If the first-order predictions of our theories are not visible in the first-order movements of the data--quantities, prices, asset values, and expectations--then, Friedman (and Marshall) would say, our theory is broken and we need to fix it.

I`ve often been puzzled by examples Friedman`s  pragmatic, close-to-the-data, uncover-the-actual-mechanisms approach and its mismatch with the message economists took away from his essay on methodology. In a footnote in Hausman's book on "the inexact and separate science of economics" he mentions that Lee Hansen
recalls economists in the 1950s reacting to Friedman`s essay with a sense of liberation. They could now get on with the job of exploring and applying their models without bothering with objections to the realism of their assumptions.
More recently, Nathan Berg and Gerd Gigerenzer wrote a paper where they set up the "as if" methodology associated with Friedman as the great big flaw of behavioral as well as neoclassical economics:
For a research program that counts improved empirical realism among its primary goals, it is startling that behavioral economics appears, in many cases, indistinguishable
from neoclassical economics in its reliance on as-if arguments to justify ―psychological models that make no pretense of even attempting to describe the psychological processes that underlie human decision making.

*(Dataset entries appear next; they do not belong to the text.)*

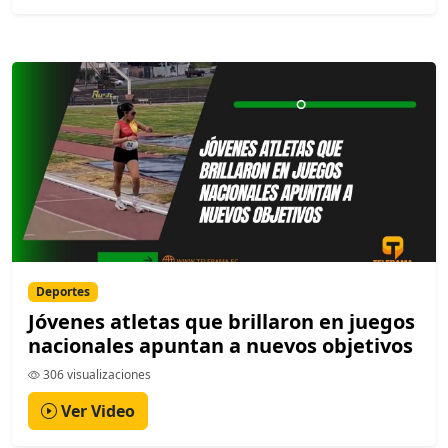
Deportes
Jóvenes atletas que brillaron en juegos
nacionales apuntan a nuevos objetivos
306 visualizaciones
Ver Video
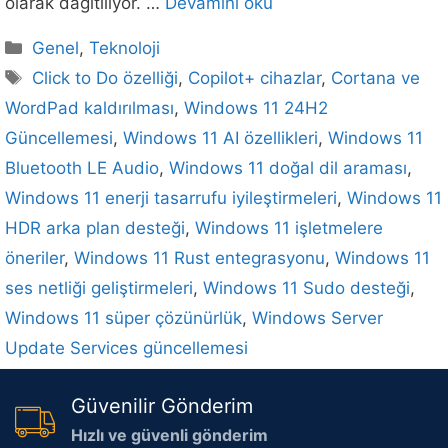
olarak dağıtılıyor. …
Devamını oku
Kategoriler
Genel
,
Teknoloji
Etiketler
Click to Do özelliği
,
Copilot+ cihazlar
,
Cortana ve
WordPad kaldırılması
,
Windows 11 24H2
Güncellemesi
,
Windows 11 AI özellikleri
,
Windows 11
Bluetooth LE Audio
,
Windows 11 doğal dil araması
,
Windows 11 enerji tasarrufu iyileştirmeleri
,
Windows 11
HDR arka plan desteği
,
Windows 11 işletmelere
öneriler
,
Windows 11 Rust entegrasyonu
,
Windows 11
ses netliği geliştirmeleri
,
Windows 11 Sudo desteği
,
Windows 11 süper çözünürlük
,
Windows Server
Update Services güncellemesi
Güvenilir Gönderim
Hızlı ve güvenli gönderim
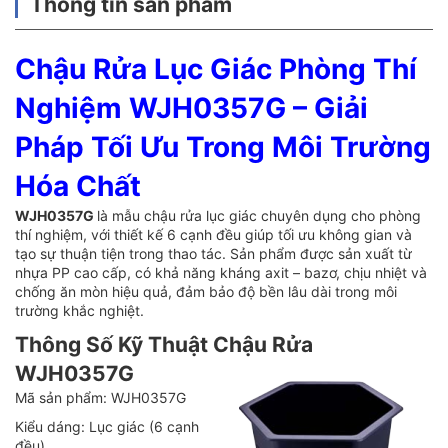
Thông tin sản phẩm
Chậu Rửa Lục Giác Phòng Thí
Nghiệm WJH0357G – Giải
Pháp Tối Ưu Trong Môi Trường
Hóa Chất
WJH0357G
là mẫu chậu rửa lục giác chuyên dụng cho phòng
thí nghiệm, với thiết kế 6 cạnh đều giúp tối ưu không gian và
tạo sự thuận tiện trong thao tác. Sản phẩm được sản xuất từ
nhựa PP cao cấp, có khả năng kháng axit – bazơ, chịu nhiệt và
chống ăn mòn hiệu quả, đảm bảo độ bền lâu dài trong môi
trường khắc nghiệt.
Thông Số Kỹ Thuật Chậu Rửa
WJH0357G
Mã sản phẩm: WJH0357G
Kiểu dáng: Lục giác (6 cạnh
đều)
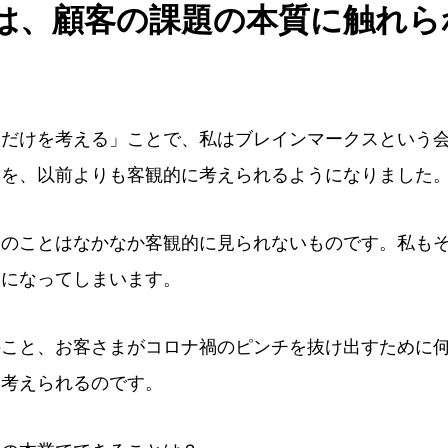
は、顧客の課題の本質に触れら
とだけを考える」ことで、私はブレインマークスという
とを、以前よりも客観的に考えられるようになりました
身のことはなかなか客観的に見られないものです。私も
りになってしまいます。
のこと、お客さまがコロナ禍のピンチを抜け出すために
に考えられるのです。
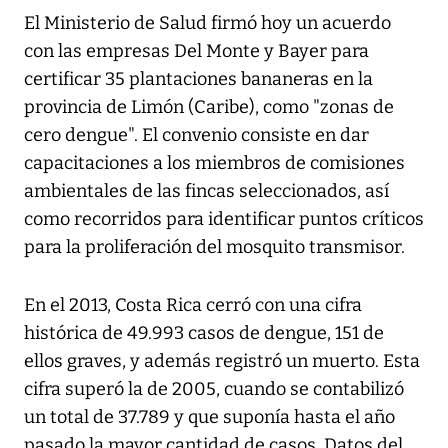
El Ministerio de Salud firmó hoy un acuerdo
con las empresas Del Monte y Bayer para
certificar 35 plantaciones bananeras en la
provincia de Limón (Caribe), como "zonas de
cero dengue". El convenio consiste en dar
capacitaciones a los miembros de comisiones
ambientales de las fincas seleccionados, así
como recorridos para identificar puntos críticos
para la proliferación del mosquito transmisor.
En el 2013, Costa Rica cerró con una cifra
histórica de 49.993 casos de dengue, 151 de
ellos graves, y además registró un muerto. Esta
cifra superó la de 2005, cuando se contabilizó
un total de 37.789 y que suponía hasta el año
pasado la mayor cantidad de casos. Datos del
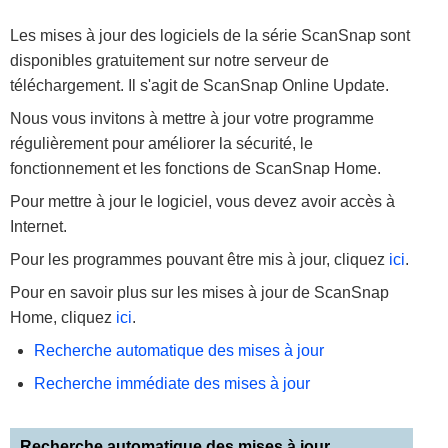
Les mises à jour des logiciels de la série ScanSnap sont
disponibles gratuitement sur notre serveur de
téléchargement. Il s'agit de ScanSnap Online Update.
Nous vous invitons à mettre à jour votre programme
régulièrement pour améliorer la sécurité, le
fonctionnement et les fonctions de ScanSnap Home.
Pour mettre à jour le logiciel, vous devez avoir accès à
Internet.
Pour les programmes pouvant être mis à jour, cliquez
ici
.
Pour en savoir plus sur les mises à jour de ScanSnap
Home, cliquez
ici
.
Recherche automatique des mises à jour
Recherche immédiate des mises à jour
Recherche automatique des mises à jour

This image of Friedman as the staunchest defend of absurdly speculative rational choice fiction always seemed at odds with other stories about the man`s research. As I understand it, he pored through meeting minutes from the Fed together with Anna Schwartz to understand why the Fed did what it did during the Great Depression, and he was sceptical of data-fitting and overly complex theoretical models. Also, when the Economic Journal had a 100 year anniversary issue (January 1991, vol 101 no 404) and asked a number of famous economists for their predictions about the "next 100 years" of our discipline, Friedman went back to the early issues to actually see what (if anything) had changed. As far as I remember, the other contributions I read were mainly
economists saying that in the future the discipline would finally move
towards what they themselves had been doing for a long time. Friedman concluded that the core subjects of the late 1800s would still be present, some new topics (e.g., property rights, crime, public choice) would probably be present, along with some new topics. The methods would be an updated but recognizable mix of pure theory, descriptive statistics and econometrics. And to conclude he quoted a conclusion Ashley had made after a similar exercise in 1907:
When one looks back on a century of economic teaching and writing, the chief lesson should, I feel, be one of caution and modesty, and especially when we approach the burning issues of our own day. We economists...have been so often in the wrong!